Dentro de la prolífica filmografía que convierte a Pablo Trapero en uno de los cineastas argentinos más reconocidos en el mundo, la llegada de La Quietud representa una marca visible. En muchos sentidos puede ser vista como un retorno a territorios conocidos, aunque también asoman algunos elementos novedosos. En primer lugar el abordaje de una saga familiar –espacio con el que el ya lidió en títulos anteriores como Familia rodante (2004) o El clan (2015), su trabajo anterior– ofrece una recurrencia temática. Como en la última, acá el director aprovecha ese ámbito para tensionar lo íntimo con lo no dicho, aquello que es más que un secreto, lo innombrable, haciendo surgir lo siniestro de entre las grietas que produce dicha fricción.
En la misma línea, ambas películas también representan un cambio de paradigma social dentro de su obra, que hasta entonces se movía por territorios que van de la clase media caída en desgracia hacia abajo. En cambio, tanto La Quietud como El clan tienen como escenarios distintos espacios de las clases altas. Si la anterior se desplazaba sobre el imaginario de la burguesía que habita los barrios ricos al norte del conurbano, La Quietud asciende unos escalones más, metiéndose de lleno en la geografía de cierta aristocracia terrateniente y copetuda. En ese sentido, la enorme figura de Graciela Borges en el papel de una materfamilias dura y omnipresente, resulta ideal para garantizar el verosímil de la apuesta. Es ella quien sostiene con su aura la ilusión de pasar una temporada encerrados en una estancia señorial y la que lidera la buena labor del elenco. Y aunque las protagonistas son en realidad Bérénice Bejo y Martina Gusmán, es en torno de su estrella que gira el sistema solar de La Quietud.
Borges es Esmeralda (sí: como Mitre), la madre de Eugenia y Mía. La primera vive en Francia y regresa al país a partir de que su padre sufre un ACV. Mía en cambio vive acá y fue frente a ella, en la primera secuencia del relato, que su padre tuvo el ataque que lo mantendrá en coma toda la película. Esa escena tiene lugar durante un interrogatorio judicial. Ahí un fiscal intenta dilucidar la validez de las escrituras de propiedad de la estancia que da nombre a la película, introduciendo una primer aviso que como una flecha luminosa señala hacia la dictadura militar. Aunque, como ya se dijo, el relato gira como un huracán alrededor del personaje de la Borges, el mismo se desarrolla sobre el vínculo de las hermanas, sobre los códigos secretos de la adolescencia y la infancia que el reencuentro saca de la hibernación en la que los sumía la distancia. Ese carácter de cosa más oculta que secreta también habita en otros elementos del relato y es ahí donde se esconde la clave que acciona el mecanismo de la película.

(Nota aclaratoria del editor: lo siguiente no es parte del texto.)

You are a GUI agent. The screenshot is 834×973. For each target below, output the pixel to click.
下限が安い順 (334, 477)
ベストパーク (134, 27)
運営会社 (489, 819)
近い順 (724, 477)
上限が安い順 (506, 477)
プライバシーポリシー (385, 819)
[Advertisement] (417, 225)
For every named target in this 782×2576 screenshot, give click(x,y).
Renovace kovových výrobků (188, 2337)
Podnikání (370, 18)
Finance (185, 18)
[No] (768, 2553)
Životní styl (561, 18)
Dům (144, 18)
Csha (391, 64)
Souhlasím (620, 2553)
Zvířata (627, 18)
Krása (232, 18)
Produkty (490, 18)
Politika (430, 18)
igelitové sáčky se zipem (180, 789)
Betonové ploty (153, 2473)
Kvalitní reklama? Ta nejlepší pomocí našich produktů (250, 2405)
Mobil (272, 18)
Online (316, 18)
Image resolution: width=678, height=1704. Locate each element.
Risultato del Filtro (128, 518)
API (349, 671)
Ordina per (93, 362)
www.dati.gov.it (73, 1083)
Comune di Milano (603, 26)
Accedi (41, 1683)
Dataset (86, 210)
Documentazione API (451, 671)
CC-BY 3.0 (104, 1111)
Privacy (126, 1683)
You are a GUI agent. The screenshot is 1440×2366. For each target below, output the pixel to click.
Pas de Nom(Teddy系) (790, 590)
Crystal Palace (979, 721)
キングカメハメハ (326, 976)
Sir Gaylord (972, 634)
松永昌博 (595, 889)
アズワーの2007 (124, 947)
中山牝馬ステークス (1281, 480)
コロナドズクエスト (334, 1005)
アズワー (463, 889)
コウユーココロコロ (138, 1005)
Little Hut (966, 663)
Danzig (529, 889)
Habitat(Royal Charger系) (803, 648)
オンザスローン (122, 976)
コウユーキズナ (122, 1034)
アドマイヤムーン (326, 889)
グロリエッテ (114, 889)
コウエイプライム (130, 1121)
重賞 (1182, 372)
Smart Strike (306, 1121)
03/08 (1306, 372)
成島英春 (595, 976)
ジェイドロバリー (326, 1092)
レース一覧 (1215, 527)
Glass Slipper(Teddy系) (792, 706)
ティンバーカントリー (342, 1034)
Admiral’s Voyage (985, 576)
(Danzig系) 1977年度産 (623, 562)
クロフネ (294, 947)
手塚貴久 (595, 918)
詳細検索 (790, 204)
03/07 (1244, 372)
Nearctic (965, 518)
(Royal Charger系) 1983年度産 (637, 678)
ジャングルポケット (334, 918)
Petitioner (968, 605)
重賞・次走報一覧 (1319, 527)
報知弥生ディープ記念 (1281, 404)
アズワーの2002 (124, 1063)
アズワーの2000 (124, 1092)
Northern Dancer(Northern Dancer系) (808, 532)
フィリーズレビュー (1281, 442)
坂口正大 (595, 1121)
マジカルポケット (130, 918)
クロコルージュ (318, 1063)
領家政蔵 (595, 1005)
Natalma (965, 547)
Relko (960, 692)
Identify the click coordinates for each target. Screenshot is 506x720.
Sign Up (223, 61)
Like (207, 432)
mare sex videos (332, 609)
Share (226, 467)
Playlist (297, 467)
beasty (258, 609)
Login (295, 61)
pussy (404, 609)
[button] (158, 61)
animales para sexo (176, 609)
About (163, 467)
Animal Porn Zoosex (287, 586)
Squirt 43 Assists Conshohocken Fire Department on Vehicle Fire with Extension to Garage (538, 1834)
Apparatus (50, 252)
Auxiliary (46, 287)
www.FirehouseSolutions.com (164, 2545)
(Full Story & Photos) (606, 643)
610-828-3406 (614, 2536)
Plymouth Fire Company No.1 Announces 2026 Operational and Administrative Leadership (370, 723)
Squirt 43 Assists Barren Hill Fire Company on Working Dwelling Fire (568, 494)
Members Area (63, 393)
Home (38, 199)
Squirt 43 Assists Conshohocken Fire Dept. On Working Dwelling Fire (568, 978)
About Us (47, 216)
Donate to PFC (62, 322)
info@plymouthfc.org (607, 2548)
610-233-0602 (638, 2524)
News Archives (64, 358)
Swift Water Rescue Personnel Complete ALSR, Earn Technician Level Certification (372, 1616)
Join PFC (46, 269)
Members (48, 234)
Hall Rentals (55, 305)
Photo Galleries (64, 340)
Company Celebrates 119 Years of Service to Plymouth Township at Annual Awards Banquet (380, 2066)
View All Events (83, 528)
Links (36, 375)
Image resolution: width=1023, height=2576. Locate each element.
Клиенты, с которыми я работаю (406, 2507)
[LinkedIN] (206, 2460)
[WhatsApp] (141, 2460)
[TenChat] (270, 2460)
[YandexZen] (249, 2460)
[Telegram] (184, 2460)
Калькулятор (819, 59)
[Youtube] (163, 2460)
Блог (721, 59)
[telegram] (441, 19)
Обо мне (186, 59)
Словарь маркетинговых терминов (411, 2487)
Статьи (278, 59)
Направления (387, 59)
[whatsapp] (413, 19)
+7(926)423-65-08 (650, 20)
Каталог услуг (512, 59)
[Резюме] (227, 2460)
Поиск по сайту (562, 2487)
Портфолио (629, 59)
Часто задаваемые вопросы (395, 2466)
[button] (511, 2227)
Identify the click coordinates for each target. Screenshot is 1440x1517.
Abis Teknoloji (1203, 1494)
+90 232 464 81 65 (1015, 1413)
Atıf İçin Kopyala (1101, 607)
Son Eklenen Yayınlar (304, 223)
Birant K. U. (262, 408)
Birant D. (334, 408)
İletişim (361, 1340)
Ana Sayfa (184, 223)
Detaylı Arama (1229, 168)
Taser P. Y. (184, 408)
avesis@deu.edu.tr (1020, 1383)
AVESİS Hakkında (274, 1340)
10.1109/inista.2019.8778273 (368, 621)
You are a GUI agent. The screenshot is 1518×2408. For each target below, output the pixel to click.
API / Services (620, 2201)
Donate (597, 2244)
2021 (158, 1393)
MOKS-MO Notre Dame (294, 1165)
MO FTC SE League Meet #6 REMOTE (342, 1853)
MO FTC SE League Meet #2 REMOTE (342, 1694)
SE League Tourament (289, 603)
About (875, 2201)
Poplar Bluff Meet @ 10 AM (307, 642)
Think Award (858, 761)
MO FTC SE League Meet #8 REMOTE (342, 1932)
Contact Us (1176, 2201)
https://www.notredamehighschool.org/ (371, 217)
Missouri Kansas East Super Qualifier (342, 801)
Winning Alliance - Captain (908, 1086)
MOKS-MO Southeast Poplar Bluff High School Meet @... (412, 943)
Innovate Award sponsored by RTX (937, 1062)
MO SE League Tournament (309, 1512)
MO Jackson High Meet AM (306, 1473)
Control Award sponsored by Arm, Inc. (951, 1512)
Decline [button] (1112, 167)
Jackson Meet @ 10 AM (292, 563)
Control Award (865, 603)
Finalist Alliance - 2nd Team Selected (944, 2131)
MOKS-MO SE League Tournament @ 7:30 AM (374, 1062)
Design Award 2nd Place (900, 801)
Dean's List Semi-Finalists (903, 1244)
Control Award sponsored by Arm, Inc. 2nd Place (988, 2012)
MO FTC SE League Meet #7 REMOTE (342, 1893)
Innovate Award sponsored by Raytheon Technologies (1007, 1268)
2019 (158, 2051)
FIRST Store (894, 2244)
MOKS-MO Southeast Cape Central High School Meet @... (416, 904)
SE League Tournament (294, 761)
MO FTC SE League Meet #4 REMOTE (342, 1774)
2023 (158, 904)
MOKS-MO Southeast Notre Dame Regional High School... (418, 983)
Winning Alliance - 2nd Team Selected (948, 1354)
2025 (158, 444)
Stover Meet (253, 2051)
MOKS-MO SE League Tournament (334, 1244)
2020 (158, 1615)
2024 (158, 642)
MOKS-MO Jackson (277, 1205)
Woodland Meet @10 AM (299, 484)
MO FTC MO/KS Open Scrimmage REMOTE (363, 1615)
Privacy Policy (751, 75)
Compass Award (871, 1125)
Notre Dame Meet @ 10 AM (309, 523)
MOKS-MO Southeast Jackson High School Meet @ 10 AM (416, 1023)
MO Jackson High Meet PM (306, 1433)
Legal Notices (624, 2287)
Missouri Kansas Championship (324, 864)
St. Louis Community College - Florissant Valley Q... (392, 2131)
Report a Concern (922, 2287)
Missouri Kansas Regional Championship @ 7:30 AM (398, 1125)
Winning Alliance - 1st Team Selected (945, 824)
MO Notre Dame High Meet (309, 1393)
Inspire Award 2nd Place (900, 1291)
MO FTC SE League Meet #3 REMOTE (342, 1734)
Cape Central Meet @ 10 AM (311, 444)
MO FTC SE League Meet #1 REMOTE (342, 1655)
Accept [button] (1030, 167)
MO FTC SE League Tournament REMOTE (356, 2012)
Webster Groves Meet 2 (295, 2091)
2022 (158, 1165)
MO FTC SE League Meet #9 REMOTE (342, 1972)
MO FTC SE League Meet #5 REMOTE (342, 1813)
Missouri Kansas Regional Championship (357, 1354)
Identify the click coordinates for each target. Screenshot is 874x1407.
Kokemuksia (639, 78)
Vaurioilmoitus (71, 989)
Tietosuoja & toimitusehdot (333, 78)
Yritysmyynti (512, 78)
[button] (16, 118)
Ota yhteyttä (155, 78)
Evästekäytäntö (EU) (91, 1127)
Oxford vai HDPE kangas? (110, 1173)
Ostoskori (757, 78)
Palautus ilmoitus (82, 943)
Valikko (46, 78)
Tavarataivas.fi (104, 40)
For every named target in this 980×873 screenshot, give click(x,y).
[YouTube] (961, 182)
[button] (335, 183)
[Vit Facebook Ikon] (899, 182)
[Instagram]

Algo que La Quietud también comparte con El clan es cierto artificio narrativo, cierta obviedad en la forma en que el guion construye el relato que de algún modo se opone a la búsqueda de naturalismo que signaba a Elefante blanco (2012), Carancho (2010) y sobre todo Leonera (2008), los exitosos trabajos anteriores que lo transformaron en un cineasta convocante. Hay algo de artificial en la búsqueda evidente de convertir a la película en un melodrama erótico, en el esfuerzo por hacer que lo sexual aparezca como contraparte desbordada del silencio que pesa sobre los rincones oscuros de la historia familiar. Hay algo de artificial en la forma en que se va montando el conflicto entre Esmeralda y Mía, la hija menor que además es la favorita de ese padre puesto en stand by. El truco se revela cuando la acción de la palabra por fin aclara algunas cosas, desencadenando el último acto a partir de una serie de giros de guion que, sí, también resultan un poco artificiales.
En contra de eso La Quietud consigue un momento que representa su estado de gracia. Un momento en que la artificialidad es puesta al servicio de una serie situaciones que parecen dejar de tomarse en serio las torturadas existencias de sus protagonistas, alejando a la película del melodrama para dejarla más cerca de una sombría comedia de enredos. En su transcurso los elementos fluyen con una potencia que no tenían antes ni se repetirá después, y que hasta ayuda a aceptar algunos de los volantazos que Trapero necesita dar para que el guión vaya para donde él quiere.